サウスポースタイルから右を痛打するアダメス

サウスポースタイルから右を痛打するアダメス

 この日のセミファイナルだったWBCミドル級の暫定王座決定戦12回戦では、同級1位のカルロス・アダメス(28歳=ドミニカ共和国)が6位のファン・マシアス・モンティエル(28歳=メキシコ)を3回2分37秒でストップした。サウスポーに構えて強打者モンティエルを戸惑わせ、断続的でも正確なヒットを重ねていったアダメスは、3回に右フックを叩きつけて一気にスパーク。

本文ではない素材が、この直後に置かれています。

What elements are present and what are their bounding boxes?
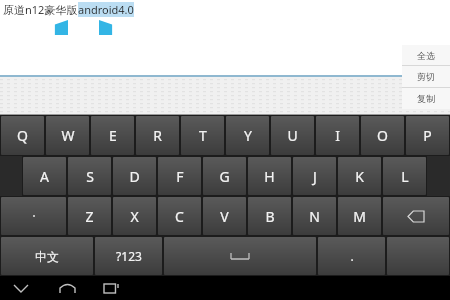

強振をことごとくヒットさせてレフェリーストップを呼び込んだ。

 3年前にパトリック・テイシェイラ(ブラジル)のWBOスーパーウェルター級暫定王座に挑戦して僅差の判定を落とし、再起後に階級を上げた技巧派パンチャーのアダメスにとって、昨年末にセルゲイ・デレビアンチェンコ(ウクライナ)との10回戦に競り勝って手に入れた2度目のチャンス。直前に生まれたばかりの愛娘を失う悲しみを抱え、ビザ発給の遅れでキャンプ地のメキシコシティから計量前夜に現地入りを果たすというギリギリの状況も乗り越えた勝利だった。

現地入りが2日前だったにもかかわらず、しっかりと勝利したアダメス
現地入りが2日前だったにもかかわらず、しっかりと勝利したアダメス

 今回の暫定王座戦は、WBC王者ジャモール・チャーロ(アメリカ)が訴訟問題、ケガなどによる不活動が1年以上に及び、設けられたもの。だがチャーロをめぐっては、世界4階級王サウル・アルバレス(メキシコ)とのトリロジーを終えたWBAスーパー、IBFミドル級王座を持つゲンナジー・ゴロフキン(カザフスタン)との統一戦の噂も聞こえてくる。今回、WBC正規王座挑戦の権利を手に入れたアダメスは、「チャーロだけでなく、この階級のチャンピオンたちと戦い、勝ちたい」と意気込むが、その時がいつどんな形になるか、まだはっきりしない。
 アダメスの戦績は23戦22勝(17KO)1敗。チャーロへの再挑戦の切符をつかみ損ねたモンティエルは31戦23勝(23KO)6敗2分。